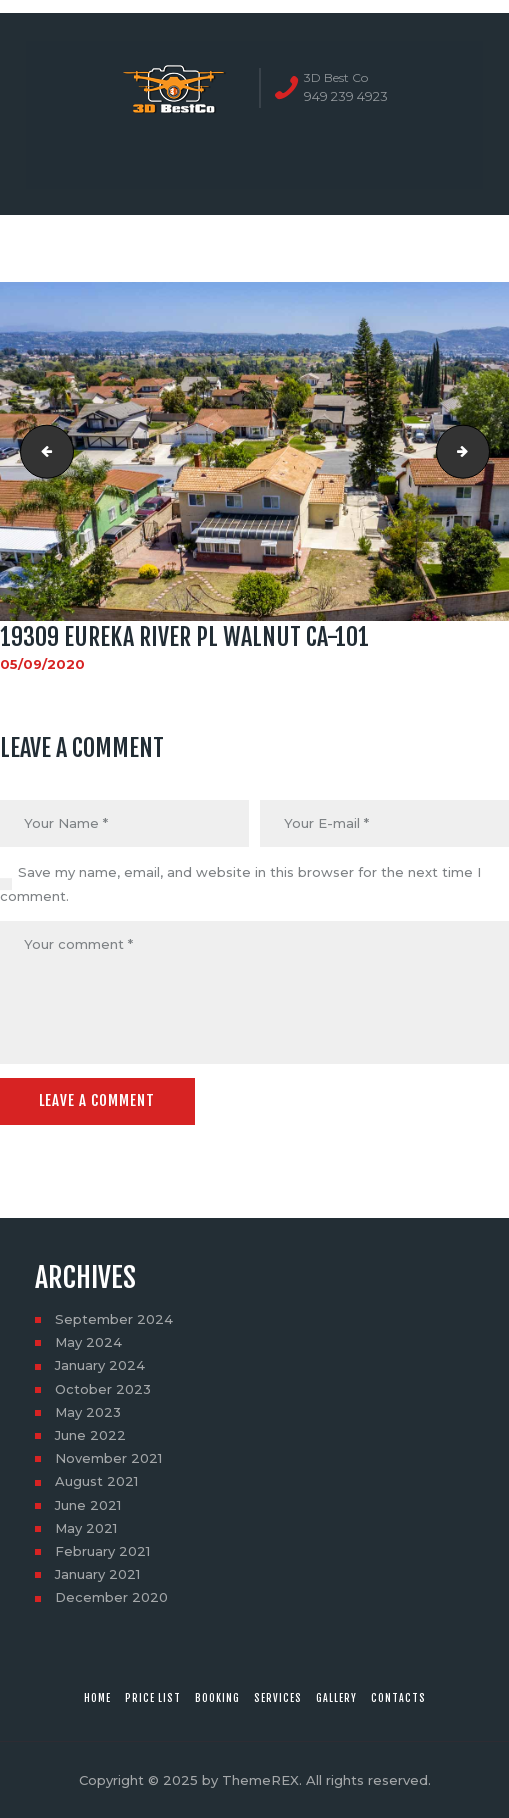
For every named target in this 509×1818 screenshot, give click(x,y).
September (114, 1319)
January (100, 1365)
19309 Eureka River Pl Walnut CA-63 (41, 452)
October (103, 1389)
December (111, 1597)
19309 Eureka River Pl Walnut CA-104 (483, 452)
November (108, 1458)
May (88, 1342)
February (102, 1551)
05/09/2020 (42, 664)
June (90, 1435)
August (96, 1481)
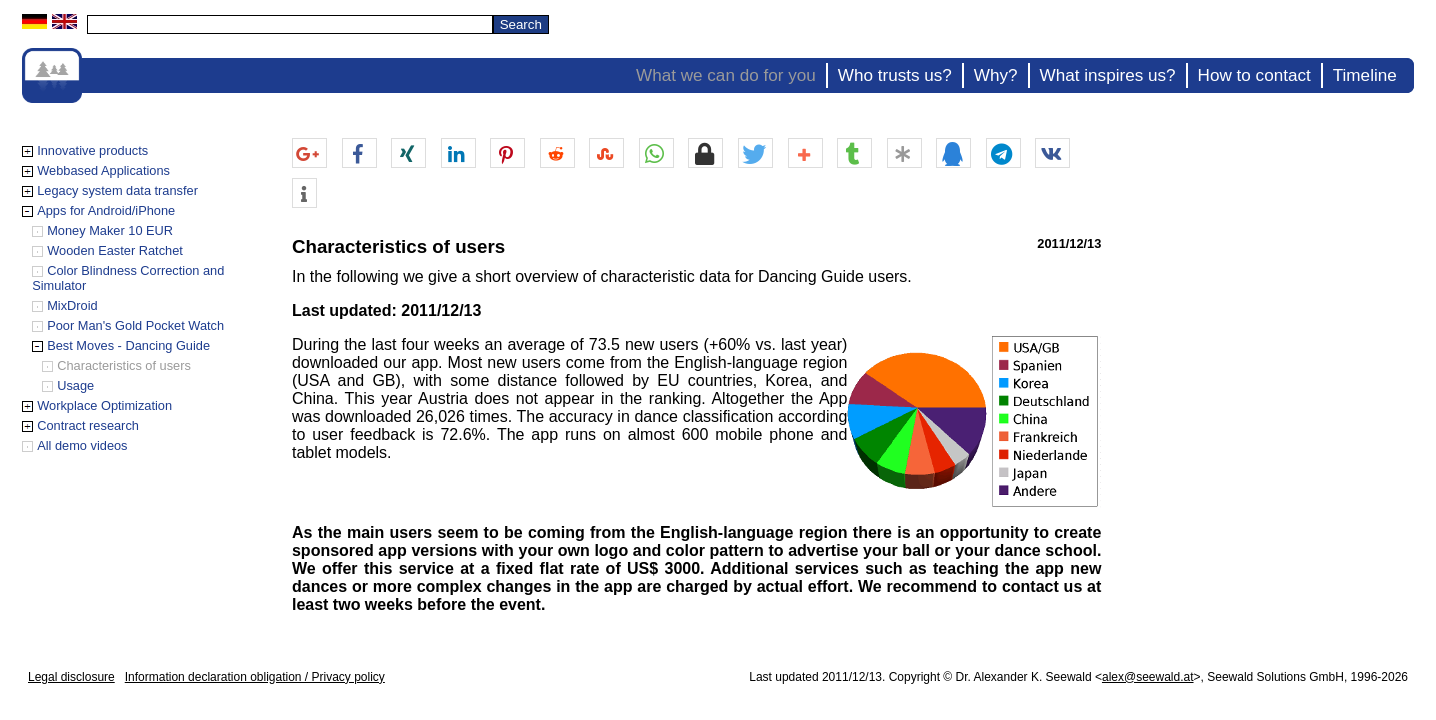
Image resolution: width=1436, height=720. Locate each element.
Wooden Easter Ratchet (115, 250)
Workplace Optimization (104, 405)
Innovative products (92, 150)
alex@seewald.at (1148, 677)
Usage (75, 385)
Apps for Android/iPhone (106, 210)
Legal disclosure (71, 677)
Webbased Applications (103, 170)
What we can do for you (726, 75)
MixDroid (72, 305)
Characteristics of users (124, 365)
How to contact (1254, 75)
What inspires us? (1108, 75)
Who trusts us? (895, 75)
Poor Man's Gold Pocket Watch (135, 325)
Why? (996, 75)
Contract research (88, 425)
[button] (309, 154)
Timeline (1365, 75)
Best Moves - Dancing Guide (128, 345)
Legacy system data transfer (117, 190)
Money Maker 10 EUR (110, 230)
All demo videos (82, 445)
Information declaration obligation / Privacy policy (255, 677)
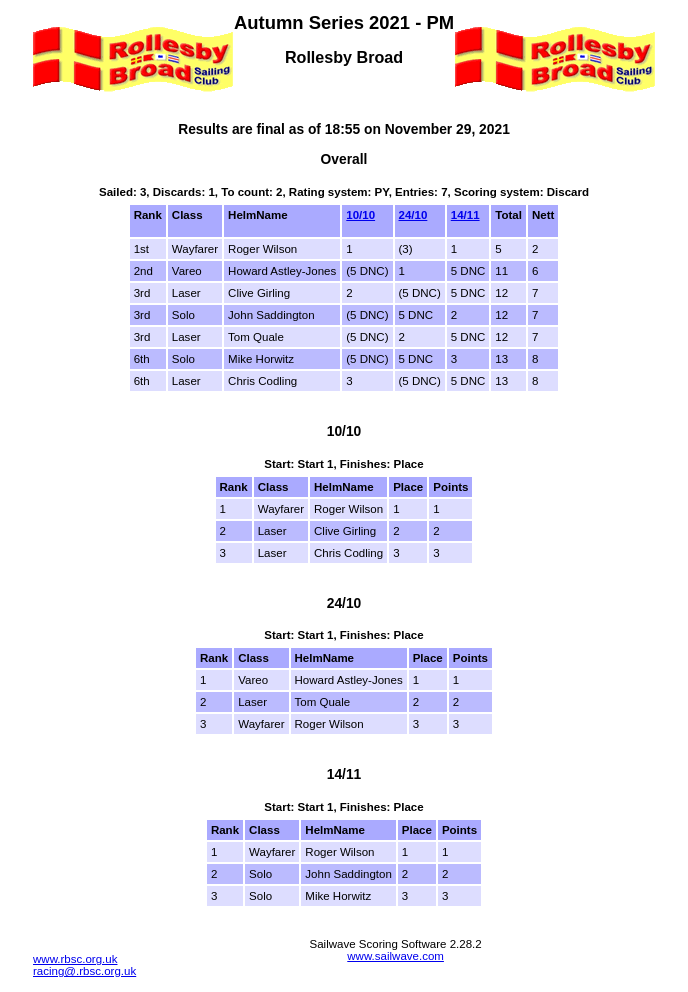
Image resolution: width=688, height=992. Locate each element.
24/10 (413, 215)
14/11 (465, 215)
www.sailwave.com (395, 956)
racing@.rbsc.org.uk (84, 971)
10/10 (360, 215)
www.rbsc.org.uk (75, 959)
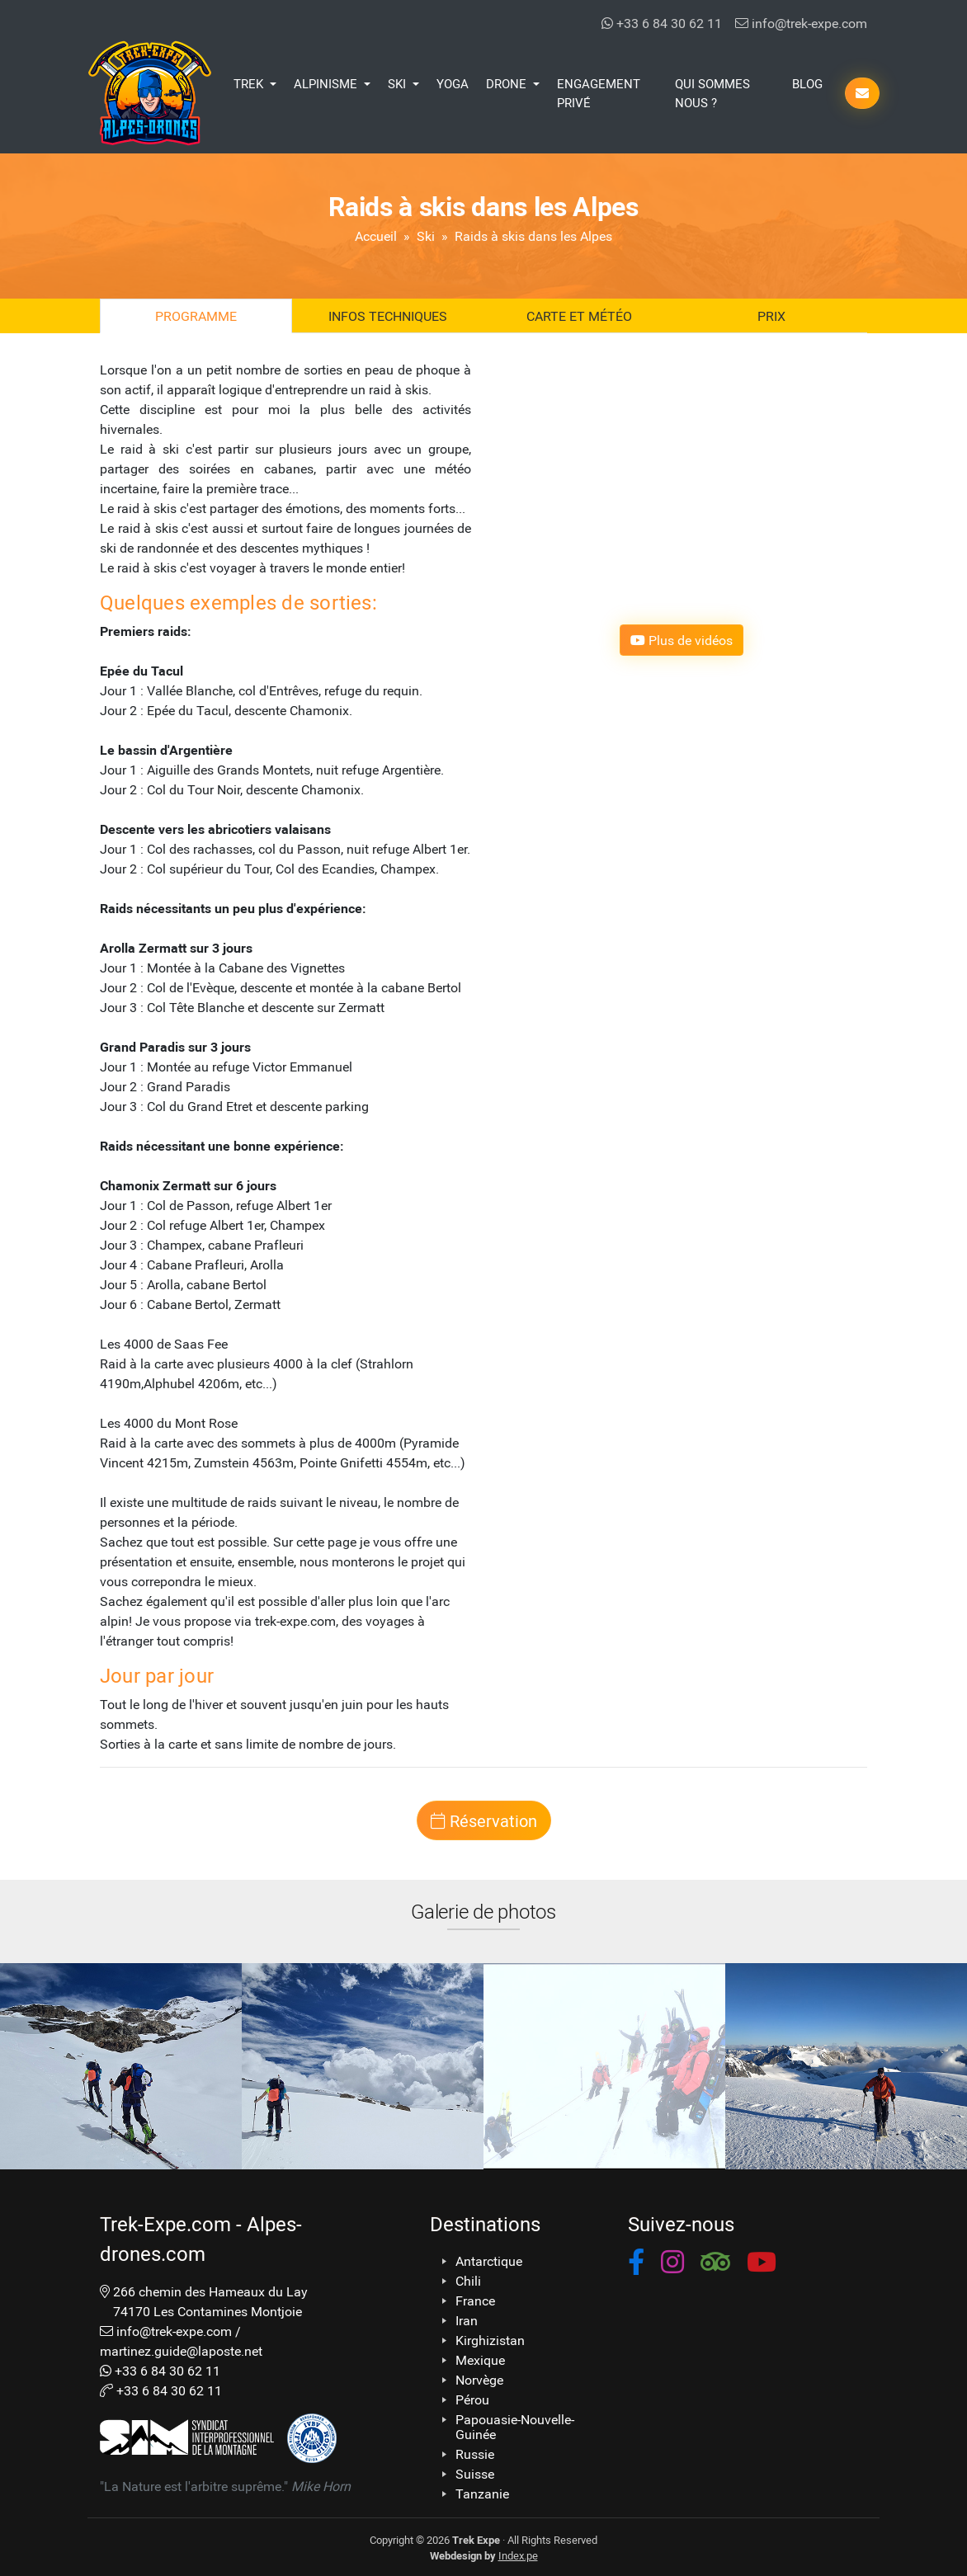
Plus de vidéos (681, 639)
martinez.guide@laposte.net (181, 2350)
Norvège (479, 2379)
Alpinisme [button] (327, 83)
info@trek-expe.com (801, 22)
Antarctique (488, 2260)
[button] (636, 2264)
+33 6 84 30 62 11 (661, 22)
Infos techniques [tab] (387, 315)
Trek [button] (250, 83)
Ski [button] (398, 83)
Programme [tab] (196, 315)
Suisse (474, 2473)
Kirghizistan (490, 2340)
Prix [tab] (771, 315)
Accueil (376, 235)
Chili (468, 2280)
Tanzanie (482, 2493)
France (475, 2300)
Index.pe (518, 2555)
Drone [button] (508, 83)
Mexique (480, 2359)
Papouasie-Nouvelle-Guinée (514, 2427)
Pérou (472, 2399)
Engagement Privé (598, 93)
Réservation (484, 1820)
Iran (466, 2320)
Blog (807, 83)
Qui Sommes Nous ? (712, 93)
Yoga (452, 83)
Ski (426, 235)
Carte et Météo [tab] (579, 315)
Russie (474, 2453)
----
WHAT TO DO:
From the material above, set down exactly the lines starting at the one with "Characteristics of users (124, 365)" and ending at the one with "Timeline (1365, 75)", end lines included.

EXPECTED ANSWER:
Characteristics of users (124, 365)
How to contact (1254, 75)
What inspires us? (1108, 75)
Who trusts us? (895, 75)
Poor Man's Gold Pocket Watch (135, 325)
Why? (996, 75)
Contract research (88, 425)
[button] (309, 154)
Timeline (1365, 75)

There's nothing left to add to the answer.